“Core Tokensets for Data-efficient Sequential Training of Transformers” has been accepted to the ICCV Workshop on Continual Learning in Computer Vision

Our paper “Core Tokensets for Data-efficient Sequential Training of Transformers” has been accepted for publication in the ICCV-W proceedings in context of the Workshop on Continual Learning for Computer Vision. The paper will be presented at the Workshop in October at ICCV in Hawaii.

In the paper, we introduce the concept of core tokensets. Whereas traditional core sets identify a subset of a dataset that yields comparable results to the full dataset, tokensets go one level deeper and find the subset of relevant tokens. For images, this breaks down to going beyond a single image being more important than another, and instead focusing on precise regions/patches of important content. In the paper we show that this helps reduce memory cost substantially (up to factor 10) in comparison to traditional core sets, when applied in various application contexts such as image classification, multi-modal image captioning and visual question answering.

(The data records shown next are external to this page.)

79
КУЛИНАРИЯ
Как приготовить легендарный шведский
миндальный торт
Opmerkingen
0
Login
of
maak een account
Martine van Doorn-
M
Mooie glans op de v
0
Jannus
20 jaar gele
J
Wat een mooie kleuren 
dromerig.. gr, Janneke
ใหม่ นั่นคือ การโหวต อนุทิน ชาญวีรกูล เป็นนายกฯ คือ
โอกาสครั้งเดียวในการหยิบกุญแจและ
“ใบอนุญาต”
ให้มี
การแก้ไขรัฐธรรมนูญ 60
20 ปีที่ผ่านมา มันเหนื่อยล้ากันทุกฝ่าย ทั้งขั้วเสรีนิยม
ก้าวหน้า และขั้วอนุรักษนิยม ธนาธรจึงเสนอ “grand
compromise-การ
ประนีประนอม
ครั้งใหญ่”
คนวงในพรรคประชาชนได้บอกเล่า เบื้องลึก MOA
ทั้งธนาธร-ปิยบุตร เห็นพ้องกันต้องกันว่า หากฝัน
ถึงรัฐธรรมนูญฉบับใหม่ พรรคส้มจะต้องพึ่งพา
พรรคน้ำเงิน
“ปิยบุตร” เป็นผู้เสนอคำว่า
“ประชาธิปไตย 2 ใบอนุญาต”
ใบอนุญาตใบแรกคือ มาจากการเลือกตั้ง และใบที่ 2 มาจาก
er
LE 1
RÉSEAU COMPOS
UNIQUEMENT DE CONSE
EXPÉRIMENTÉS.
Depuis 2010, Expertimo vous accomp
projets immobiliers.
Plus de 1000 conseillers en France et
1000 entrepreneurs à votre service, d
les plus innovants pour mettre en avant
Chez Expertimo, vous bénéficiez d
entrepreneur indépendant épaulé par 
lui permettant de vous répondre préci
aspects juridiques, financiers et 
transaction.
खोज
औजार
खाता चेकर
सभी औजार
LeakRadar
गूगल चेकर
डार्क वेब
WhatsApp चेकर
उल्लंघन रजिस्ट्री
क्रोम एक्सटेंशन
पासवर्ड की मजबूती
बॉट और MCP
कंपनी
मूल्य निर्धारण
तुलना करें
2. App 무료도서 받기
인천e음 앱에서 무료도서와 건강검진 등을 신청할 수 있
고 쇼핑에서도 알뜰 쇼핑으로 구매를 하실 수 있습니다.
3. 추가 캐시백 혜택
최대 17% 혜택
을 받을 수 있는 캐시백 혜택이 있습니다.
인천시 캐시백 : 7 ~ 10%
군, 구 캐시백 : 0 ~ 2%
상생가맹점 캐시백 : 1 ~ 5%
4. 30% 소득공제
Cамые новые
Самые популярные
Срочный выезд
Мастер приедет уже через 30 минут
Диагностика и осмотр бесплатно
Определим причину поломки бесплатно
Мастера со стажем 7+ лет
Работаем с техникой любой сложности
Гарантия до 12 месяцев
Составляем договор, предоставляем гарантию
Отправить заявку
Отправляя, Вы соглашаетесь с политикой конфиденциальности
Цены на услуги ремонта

For more information, read the full paper. The abstract is provided below:

Deep networks are frequently tuned to novel tasks and continue learning from ongoing data streams. Such sequential training requires consolidation of new and past information, a challenge predominantly addressed by retaining the most important data points – formally known as coresets. Traditionally, these coresets consist of entire samples, such as images or sentences. However, recent transformer architectures operate on tokens, leading to the famous assertion that an image is worth 16×16 words. Intuitively, not all of these tokens are equally informative or memorable. Going beyond coresets, we thus propose to construct a deeper-level data summary on the level of tokens. Our respectively named core tokensets both select the most informative data points and leverage feature attribution to store only their most relevant features. We demonstrate that core tokensets yield significant performance retention in incremental image classification, open-ended visual question answering, and continual image captioning with significantly reduced memory. In fact, we empirically find that a core tokenset of 1% of the data performs comparably to at least a twice as large and up to 10 times larger coreset.